The first step is making the wire armature.  The gauge of wire depends on the size of the animal – the larger the animal, the lower (heavier) the gauge.  The wire armature is much like a skeleton.  It provides support for the figure plus allows it to be posable to some extent.
The wool fiber won’t stick very well to a plain wire armature, so I wrap the armature with pipe cleaners.  The fuzziness of the pipe cleaners helps the first layer of wool to stick.

Needle felting is an additive sculptural process.  That is, I build form by adding material in the appropriate shapes in the appropriate places.

For most of the first stage of the needle felting I use a core wool roving.  Roving is like a thick rope (not twisted, though) of wool fiber that you can split lengthwise so you can have thinner or thicker pieces to work with.  The roving allows me to wrap the armature.  Core roving is available in a variety of colors but I most always use white.

As I add wool, I secure it in place by repeatedly poking it with a special needle.  Wool fiber has tiny barbs on it, as does the needle.  Poking the barbed fiber with the barbed needle entangles the fibers and creates a single mass.  The more often you poke, the more compact the mass becomes.  In addition to securing the fiber in place, one can use poking to create particular shapes.

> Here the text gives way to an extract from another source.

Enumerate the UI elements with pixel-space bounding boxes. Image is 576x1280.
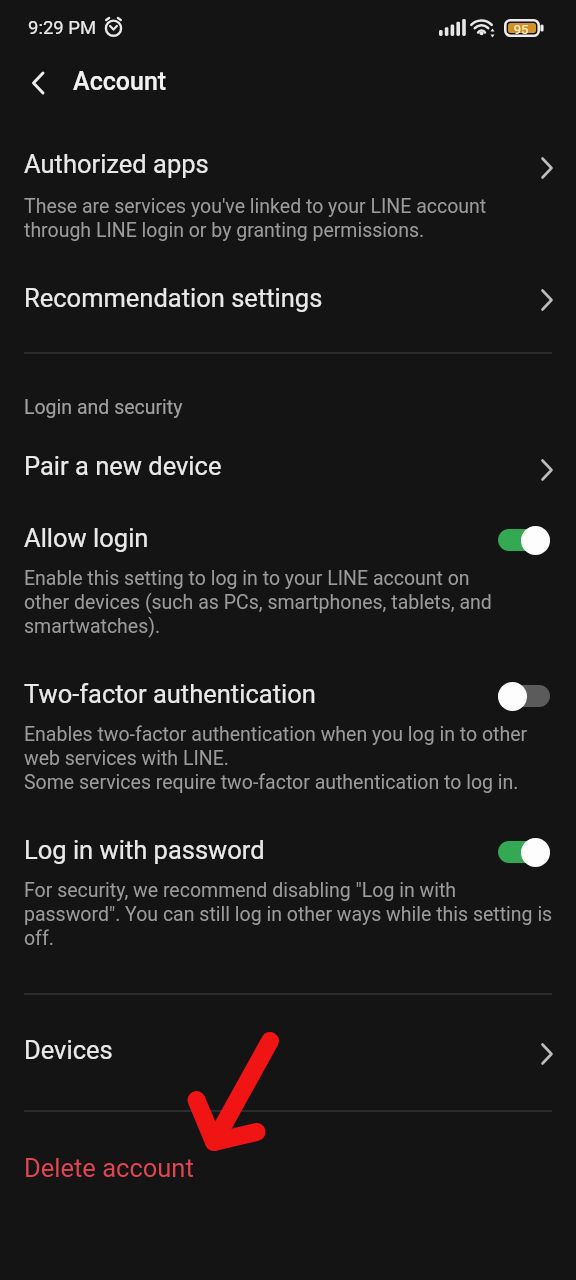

The photo above shows the rabbit after 3 or 4 stages of adding wool.  In the first stage, I add wool to the entire armature.  After that, I continue to add wool where the animal is thicker.  So, there are several layers on the belly, but few on the lower legs and arms.

The tricky part of the core wool felting is to not add too much.  That’s because there needs to be “room” for the final layer, which is the color layer.

Some animals have features that need to be sculpted in a special way.  For the rabbit, it’s the ears.

Bird’s beaks or feet, or claws on larger bears are other examples.  For bird beaks or bear claws, I make then with polymer clay, cure them, sometimes paint them, and glue them to the armature before I begin felting.  For bird feet, I often make them with twisted wire as part of the armature, using rusted or colored wire.

I made the rabbit’s ears as a separate piece and attached them to the rabbit when I was nearly finished with the core wool.  At that stage I can tell how big they need to be and where to attach them.  I cut two ear shapes from pure wool felt for each ear.  A single piece of cotton covered florists’ wire forms the armature for the ears.  The middle of the wire is the space between the ears.  One either side, a long loop of the wire is inside the ears, then the ends of the wire wrap around the head.  I sew two felt ear pieces all around the edges, sandwiching one of the long wire loops between them.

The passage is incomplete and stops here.